**What you need to do**
Begin at the line that contains "খোরশেদ আলম সুজন।" and repeat every line from there to the end of the records below, inclusive, without adding any other line.

★ ★ ★ ★

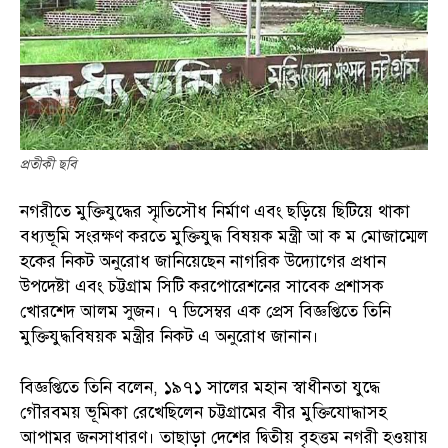
প্রতীকী ছবি
নগরীতে মুক্তিযুদ্ধের স্মৃতিসৌধ নির্মাণ এবং ছড়িয়ে ছিটিয়ে থাকা
বধ্যভূমি সংরক্ষণ করতে মুক্তিযুদ্ধ বিষয়ক মন্ত্রী আ ক ম মোজাম্মেল
হকের নিকট অনুরোধ জানিয়েছেন নাগরিক উদ্যোগের প্রধান
উপদেষ্টা এবং চট্টগ্রাম সিটি করপোরেশনের সাবেক প্রশাসক
খোরশেদ আলম সুজন। ৭ ডিসেম্বর এক প্রেস বিজ্ঞপ্তিতে তিনি
মুক্তিযুদ্ধবিষয়ক মন্ত্রীর নিকট এ অনুরোধ জানান।
বিজ্ঞপ্তিতে তিনি বলেন, ১৯৭১ সালের মহান স্বাধীনতা যুদ্ধে
গৌরবময় ভূমিকা রেখেছিলেন চট্টগ্রামের বীর মুক্তিযোদ্ধাসহ
আপামর জনসাধারণ। তাছাড়া দেশের দ্বিতীয় বৃহত্তম নগরী হওয়ায়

★ ★ ★ ★

**Answer to the exercise**
খোরশেদ আলম সুজন। ৭ ডিসেম্বর এক প্রেস বিজ্ঞপ্তিতে তিনি
মুক্তিযুদ্ধবিষয়ক মন্ত্রীর নিকট এ অনুরোধ জানান।
বিজ্ঞপ্তিতে তিনি বলেন, ১৯৭১ সালের মহান স্বাধীনতা যুদ্ধে
গৌরবময় ভূমিকা রেখেছিলেন চট্টগ্রামের বীর মুক্তিযোদ্ধাসহ
আপামর জনসাধারণ। তাছাড়া দেশের দ্বিতীয় বৃহত্তম নগরী হওয়ায়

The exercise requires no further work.